Série d'été "Ces DRH aux compétences venues d'ailleurs" : Gilles Gateau, DRH d'Air-France

Série d'été "Ces DRH aux compétences venues d'ailleurs" : Gilles Gateau, DRH d'Air-France

16.08.2017

Gestion du personnel

Ils viennent du monde sportif, syndical, politique ou artistique. Et ont pris les rênes des DRH de grandes entreprises. Qu’apportent leurs expériences ? Exercent-ils leur métier de manière atypique? Quelles sont leurs valeurs? Dernier volet de notre série d’été avec Gilles Gateau, DRH d'Air France, ex directeur adjoint de cabinet et conseiller social de Manuel Valls.

"Une vraie nuit blanche". Il n’a fallu que quelques heures à Gilles Gateau, alors directeur de cabinet de Michel Sapin, ministre du travail, pour convoquer la presse, ce samedi 14 décembre 2013, après que les partenaires sociaux soient parvenus à l’aube à un projet d’accord sur la formation professionnelle, au terme d’une négociation marathon de plus de 42 heures. Il décrypte alors sans embûches les grandes lignes d’un texte à l’encre à peine sèche qui supprime le 0,9% sur le plan de formation et donne naissance au compte personnel de formation. Déjà un premier big bang.

Des négociations ardues

Trois ans et demi plus tard, il a quitté les ors de l’hôtel de Châtelet. Gilles Gateau, 57 ans, aujourd’hui DRH d’Air-France, reçoit à "l’annexe" du siège, sur l’Esplanade des Invalides. Mais la négociation sociale reste au cœur de ses dossiers. En juillet, il a bouclé deux dossiers importants : le syndicat majoritaire des pilotes à Air France, le SNPL, a approuvé à l'issue d'une consultation organisée du 20 juin au 17 juillet, à 78% le projet d'accord sur la création de la nouvelle compagnie à coût réduit, le projet "Boost", dans le cadre du plan stratégique "Trust together" (la confiance ensemble) qui vise le redressement du groupe.

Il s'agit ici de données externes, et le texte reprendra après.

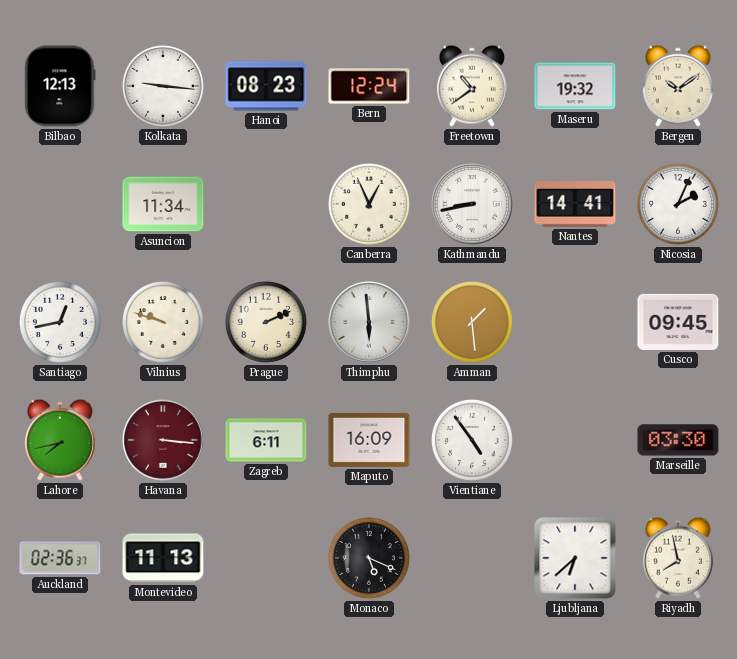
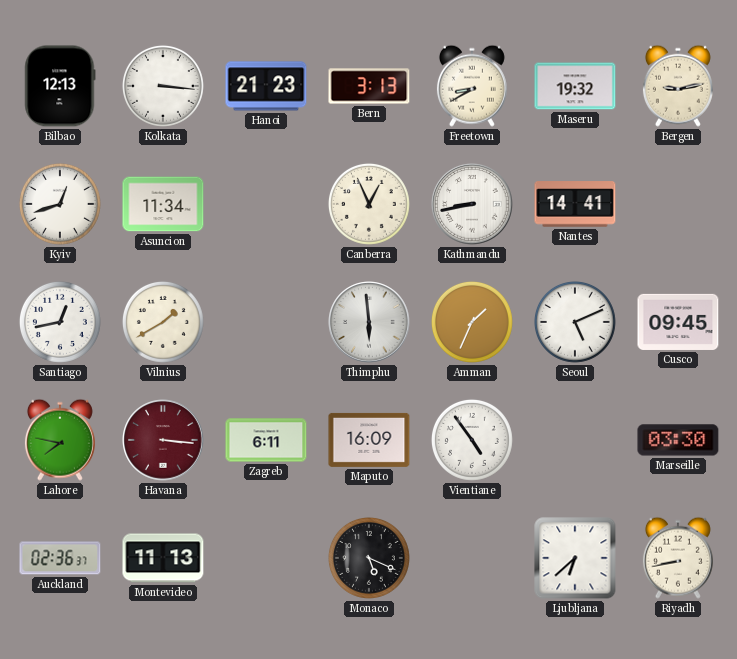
Kolkata: 9:16 -> 3:16
Hanoi: 08:23 -> 21:23
Bern: 12:24 -> 3:13
Freetown: 10:39 -> 8:40
Bergen: 10:09 -> 9:13
Kyiv: none -> 12:42
Nicosia: 2:04 -> none
Vilnius: 9:48 -> 1:40
Prague: 2:11 -> none
Amman: 1:29 -> 1:34
Seoul: none -> 5:11
Lahore: 7:43 -> 7:47
Riyadh: 7:58 -> 8:43
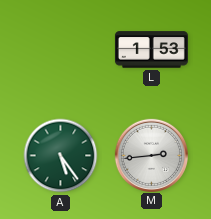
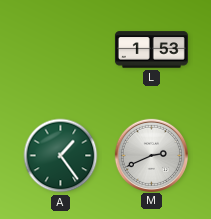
A: 5:24 -> 1:24
M: 2:44 -> 2:41
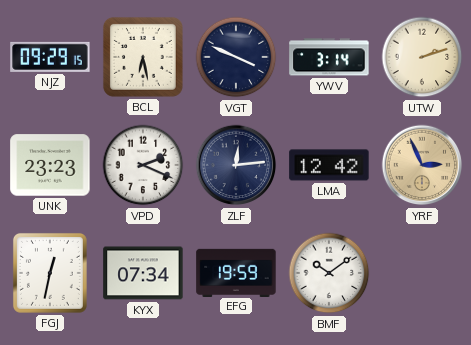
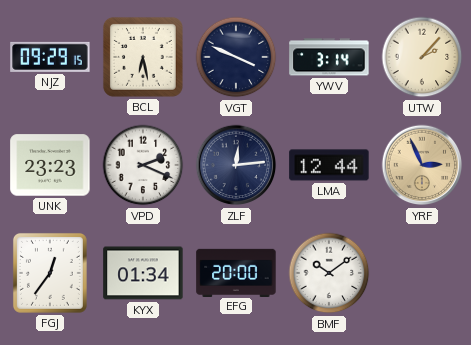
UTW: 2:12 -> 2:07
LMA: 12:42 -> 12:44
FGJ: 12:32 -> 12:36
KYX: 07:34 -> 01:34
EFG: 19:59 -> 20:00
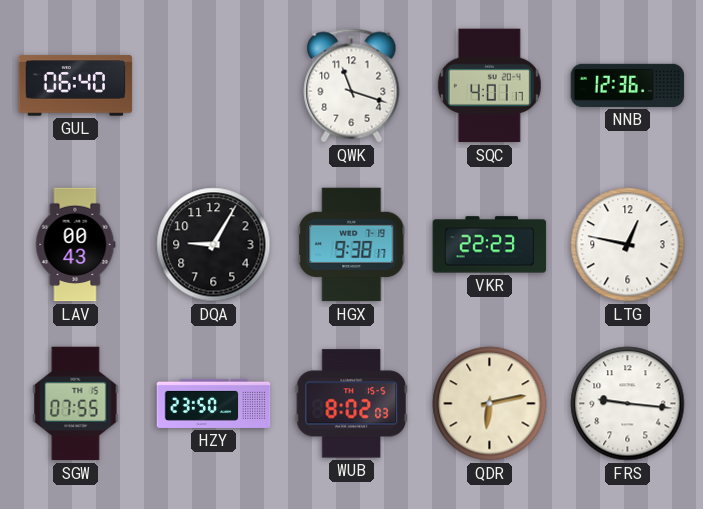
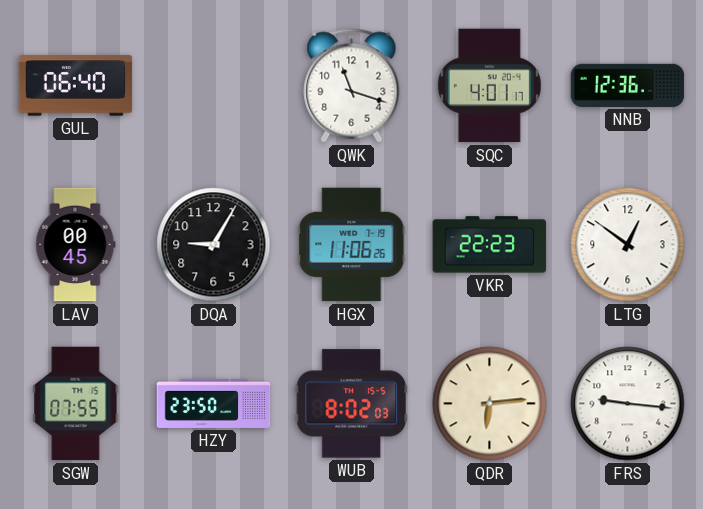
LAV: 00:43 -> 00:45
HGX: 9:38 -> 11:06
LTG: 12:47 -> 12:51
QDR: 6:13 -> 6:14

L'Unac et l'Unsa Personnels navigants commerciaux (PNC), qui regroupent les hôtesses et stewards, ont validé, de leur côté, un nouveau projet d’accord sur la révision de leurs conditions de travail, 4 mois après l’échec des négociations. "Une réussite à peine imaginable il y a quelques mois".

L’occasion pour le DRH de tourner la page après plusieurs mois de tourmente. Gilles Gateau est arrivé, en novembre 2015, à Air-France, au plus mauvais moment, peu de temps après l’épisode de la chemise arrachée de Xavier Broseta par les salariés en colère lors d’une réunion annonçant un plan de restructuration menaçant 2 900 emplois. Gilles Gateau s’était alors fixé un objectif : sortir du blocage en proposant un projet positif de croissance et parvenir à un compromis. "J’ai plaidé pour une dynamique positive, assure-t-il. L’amélioration de la performance économique et sociale ne pouvait pas être corrélée à un élément de punition collective comme cela était alors vécu". Dès le 15 janvier, un nouveau projet de croissance est présenté en CCE extraordinaire; le plan précédent dit "B" est alors abandonné. Sa tâche était rude mais il s’est toujours voulu optimiste.

Gestion du personnel

La gestion des ressources humaines (ou gestion du personnel) recouvre plusieurs domaines intéressant les RH :

- Le recrutement et la gestion de carrière (dont la formation professionnelle est un pan important) ;
- La gestion administrative du personnel ;
- La paie et la politique de rémunération et des avantages sociaux ;
- Les relations sociales.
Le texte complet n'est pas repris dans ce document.